What does Anaxomics offer?

Anaxomics’ TPMS proprietary technology allows to identify potential biomarkers through the mathematical modelling of pathological conditions and other physiological states. Using TPMS, we can analyse clinical and -omics data from patients and animals to identify reliable biomarkers that exhibit differential activity or expression associated with specific physiological states.

Our methodology, which has been previously described (Jorba, 2020; Gil, 2022), has proven successful in identifying biomarkers across different fields and approaches

Identifying biomarkers of treatment response

TPMS technology has been used to identify biomarkers of treatment response in various conditions. For example, it has been applied to analyse corticoids response in ulcerative colitis (EP17382246.1. (2017)), malaria vaccine response (Moncunill, 2020), TNFi response in axSpA (Fernández‐Carballido, 2023) or somatostatin receptor ligands response in acromegaly (Gil, 2022).
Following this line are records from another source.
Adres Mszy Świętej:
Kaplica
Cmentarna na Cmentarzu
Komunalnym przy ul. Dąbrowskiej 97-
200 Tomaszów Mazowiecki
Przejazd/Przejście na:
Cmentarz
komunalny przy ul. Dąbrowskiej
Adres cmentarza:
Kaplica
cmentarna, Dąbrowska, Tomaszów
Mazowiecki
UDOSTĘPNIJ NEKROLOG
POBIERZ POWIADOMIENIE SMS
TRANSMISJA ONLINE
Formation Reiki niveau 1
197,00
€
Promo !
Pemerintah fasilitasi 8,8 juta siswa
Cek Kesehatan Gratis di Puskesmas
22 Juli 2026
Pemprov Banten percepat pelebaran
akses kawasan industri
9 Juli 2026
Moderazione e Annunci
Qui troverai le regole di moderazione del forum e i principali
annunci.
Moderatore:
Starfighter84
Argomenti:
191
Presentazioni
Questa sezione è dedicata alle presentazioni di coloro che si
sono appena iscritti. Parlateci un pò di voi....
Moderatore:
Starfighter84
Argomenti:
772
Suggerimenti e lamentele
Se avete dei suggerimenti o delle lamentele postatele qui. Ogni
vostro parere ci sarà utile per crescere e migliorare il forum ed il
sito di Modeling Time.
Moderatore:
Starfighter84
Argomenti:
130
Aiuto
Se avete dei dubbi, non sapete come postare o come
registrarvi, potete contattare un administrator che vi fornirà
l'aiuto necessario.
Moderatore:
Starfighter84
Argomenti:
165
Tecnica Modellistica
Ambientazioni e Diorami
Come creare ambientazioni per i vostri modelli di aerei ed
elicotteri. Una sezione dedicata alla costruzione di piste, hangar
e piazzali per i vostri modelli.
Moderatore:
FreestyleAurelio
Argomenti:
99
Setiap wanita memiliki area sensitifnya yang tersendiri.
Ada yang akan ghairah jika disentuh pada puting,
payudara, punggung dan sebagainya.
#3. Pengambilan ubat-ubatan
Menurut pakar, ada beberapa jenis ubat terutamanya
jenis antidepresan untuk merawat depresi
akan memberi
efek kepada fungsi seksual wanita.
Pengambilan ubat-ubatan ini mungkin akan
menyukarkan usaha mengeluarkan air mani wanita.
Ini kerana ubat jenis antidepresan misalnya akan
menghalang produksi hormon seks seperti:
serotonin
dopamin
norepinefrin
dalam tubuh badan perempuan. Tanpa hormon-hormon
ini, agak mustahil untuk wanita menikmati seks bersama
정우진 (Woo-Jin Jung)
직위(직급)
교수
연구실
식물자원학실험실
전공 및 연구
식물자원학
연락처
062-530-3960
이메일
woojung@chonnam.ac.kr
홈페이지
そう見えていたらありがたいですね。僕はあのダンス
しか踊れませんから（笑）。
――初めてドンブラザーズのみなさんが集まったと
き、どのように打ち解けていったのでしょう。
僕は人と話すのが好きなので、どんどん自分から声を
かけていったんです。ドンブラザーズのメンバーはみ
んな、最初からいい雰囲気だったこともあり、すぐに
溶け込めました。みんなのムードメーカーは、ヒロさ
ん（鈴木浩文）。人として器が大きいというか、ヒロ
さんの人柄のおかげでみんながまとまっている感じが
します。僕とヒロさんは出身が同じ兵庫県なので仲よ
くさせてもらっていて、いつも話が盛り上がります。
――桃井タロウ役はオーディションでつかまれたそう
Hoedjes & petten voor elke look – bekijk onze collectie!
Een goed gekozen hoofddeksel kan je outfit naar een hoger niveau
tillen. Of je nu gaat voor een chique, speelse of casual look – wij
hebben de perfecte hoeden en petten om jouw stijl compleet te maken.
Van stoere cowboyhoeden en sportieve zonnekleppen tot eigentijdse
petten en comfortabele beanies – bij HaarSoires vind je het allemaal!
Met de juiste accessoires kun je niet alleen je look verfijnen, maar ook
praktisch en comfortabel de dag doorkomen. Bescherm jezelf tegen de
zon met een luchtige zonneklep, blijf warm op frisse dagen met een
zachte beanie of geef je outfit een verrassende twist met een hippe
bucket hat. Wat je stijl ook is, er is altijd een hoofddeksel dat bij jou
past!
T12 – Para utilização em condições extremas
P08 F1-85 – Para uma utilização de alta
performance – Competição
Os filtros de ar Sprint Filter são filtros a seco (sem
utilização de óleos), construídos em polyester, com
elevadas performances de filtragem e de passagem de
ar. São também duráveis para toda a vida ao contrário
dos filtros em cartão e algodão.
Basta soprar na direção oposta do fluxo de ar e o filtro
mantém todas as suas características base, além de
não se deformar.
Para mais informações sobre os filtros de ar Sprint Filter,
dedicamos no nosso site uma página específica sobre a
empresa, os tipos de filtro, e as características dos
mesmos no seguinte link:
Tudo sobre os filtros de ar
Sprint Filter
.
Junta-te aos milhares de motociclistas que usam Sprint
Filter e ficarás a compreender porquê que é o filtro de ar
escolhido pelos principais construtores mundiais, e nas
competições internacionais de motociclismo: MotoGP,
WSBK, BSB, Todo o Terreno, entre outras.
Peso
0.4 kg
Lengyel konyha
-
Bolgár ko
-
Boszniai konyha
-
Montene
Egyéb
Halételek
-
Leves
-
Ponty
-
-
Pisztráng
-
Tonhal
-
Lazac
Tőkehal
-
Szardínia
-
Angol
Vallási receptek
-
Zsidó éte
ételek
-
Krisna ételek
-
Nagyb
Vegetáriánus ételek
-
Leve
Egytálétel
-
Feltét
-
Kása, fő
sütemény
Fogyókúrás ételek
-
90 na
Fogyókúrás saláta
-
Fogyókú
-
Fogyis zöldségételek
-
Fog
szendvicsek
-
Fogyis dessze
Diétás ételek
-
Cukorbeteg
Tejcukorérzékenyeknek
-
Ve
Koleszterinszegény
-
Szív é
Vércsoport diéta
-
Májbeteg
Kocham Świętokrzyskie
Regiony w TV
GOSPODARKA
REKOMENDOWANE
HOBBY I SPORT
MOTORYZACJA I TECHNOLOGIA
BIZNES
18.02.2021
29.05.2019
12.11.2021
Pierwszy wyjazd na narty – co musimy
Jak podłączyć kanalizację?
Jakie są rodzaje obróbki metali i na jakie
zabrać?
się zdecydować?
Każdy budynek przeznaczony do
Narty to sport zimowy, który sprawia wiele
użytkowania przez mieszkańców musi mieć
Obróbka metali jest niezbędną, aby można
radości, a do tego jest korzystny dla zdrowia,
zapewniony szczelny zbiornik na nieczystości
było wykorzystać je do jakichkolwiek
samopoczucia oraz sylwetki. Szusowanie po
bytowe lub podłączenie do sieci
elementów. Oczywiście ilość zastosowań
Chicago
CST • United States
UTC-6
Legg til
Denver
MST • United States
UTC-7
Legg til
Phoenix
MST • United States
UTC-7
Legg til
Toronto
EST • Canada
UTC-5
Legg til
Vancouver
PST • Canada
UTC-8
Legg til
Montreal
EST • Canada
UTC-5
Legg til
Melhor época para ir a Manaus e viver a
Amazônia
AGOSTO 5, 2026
The figure below shows the data mining process followed in the specific project around the acromegaly therapeutic response (Gil, 2022).

biomarkers

Gil, J., et al (2022). Data mining analyses for precision medicine in acromegaly: a proof of concept. Sci Rep. 12(1): p. 8979.

Identifying biomarkers of prognosis and diagnosis

We have successfully identified biomarkers not only for treatment response but also for prognosis and diagnosis in a wide range of medical conditions. For instance, we have identified biomarkers for prognosis in macular degeneration (Jorba, 2020) and in diabetes nephropathy (Guillén-Gómez, 2018).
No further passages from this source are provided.